Top of Source data

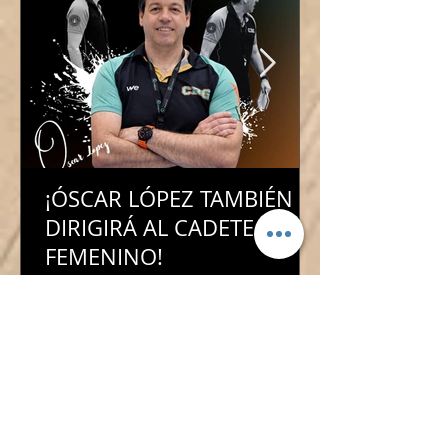
¡ÓSCAR LÓPEZ TAMBIÉN
DIRIGIRÁ AL CADETE
FEMENINO!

Bottom of Source data

▶ **Your assignment**
The response must match the listing exactly, except that pictures are removed.

▶ **Result for this task**
¡ÓSCAR LÓPEZ TAMBIÉN
DIRIGIRÁ AL CADETE
FEMENINO!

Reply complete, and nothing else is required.